■ EXERCISE DESCRIPTION ■
Report the count of lines below that include "instruction", without any other text.
Segment Open
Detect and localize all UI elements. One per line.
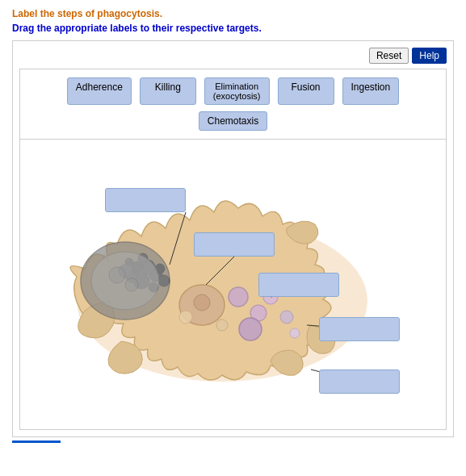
drop-box-2[interactable] (194, 232, 275, 257)
instruction-prefix: Label the steps of (12, 8, 97, 19)
label-adherence[interactable]: Adherence (67, 77, 132, 105)
svg-point-14 (229, 287, 248, 307)
labels-row2: Chemotaxis (28, 111, 438, 131)
label-elimination[interactable]: Elimination(exocytosis) (204, 77, 270, 105)
diagram-area (19, 140, 447, 430)
svg-point-25 (125, 278, 138, 291)
drag-suffix: respective targets. (173, 23, 261, 34)
label-ingestion[interactable]: Ingestion (342, 77, 400, 105)
bottom-accent-bar (12, 441, 61, 443)
drag-prefix: Drag the appropriate labels to (12, 23, 152, 34)
keyword-their: their (152, 23, 173, 34)
svg-point-19 (280, 311, 293, 324)
label-fusion[interactable]: Fusion (278, 77, 334, 105)
cell-illustration (44, 156, 392, 406)
labels-area: Adherence Killing Elimination(exocytosis… (19, 69, 447, 140)
svg-point-23 (91, 252, 159, 310)
drop-box-5[interactable] (319, 370, 400, 394)
instruction-suffix: . (160, 8, 162, 19)
drop-box-4[interactable] (319, 317, 400, 341)
help-button[interactable]: Help (412, 48, 447, 64)
drop-box-3[interactable] (258, 273, 339, 297)
label-killing[interactable]: Killing (140, 77, 196, 105)
instruction-line2: Drag the appropriate labels to their res… (12, 23, 454, 34)
svg-point-20 (290, 328, 300, 338)
main-container: Reset Help Adherence Killing Elimination… (12, 40, 454, 437)
instruction-line1: Label the steps of phagocytosis. (12, 8, 454, 19)
svg-point-16 (239, 318, 262, 340)
reset-button[interactable]: Reset (369, 48, 409, 64)
svg-point-13 (194, 294, 210, 311)
svg-point-18 (216, 319, 228, 331)
drop-box-1[interactable] (105, 188, 186, 212)
keyword-phagocytosis: phagocytosis (97, 8, 159, 19)
labels-row1: Adherence Killing Elimination(exocytosis… (28, 77, 438, 105)
toolbar: Reset Help (19, 48, 447, 64)
svg-point-21 (179, 311, 192, 324)
svg-point-24 (109, 267, 125, 283)
label-chemotaxis[interactable]: Chemotaxis (199, 111, 267, 131)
Segment Closed
■ EXERCISE RESULT ■
4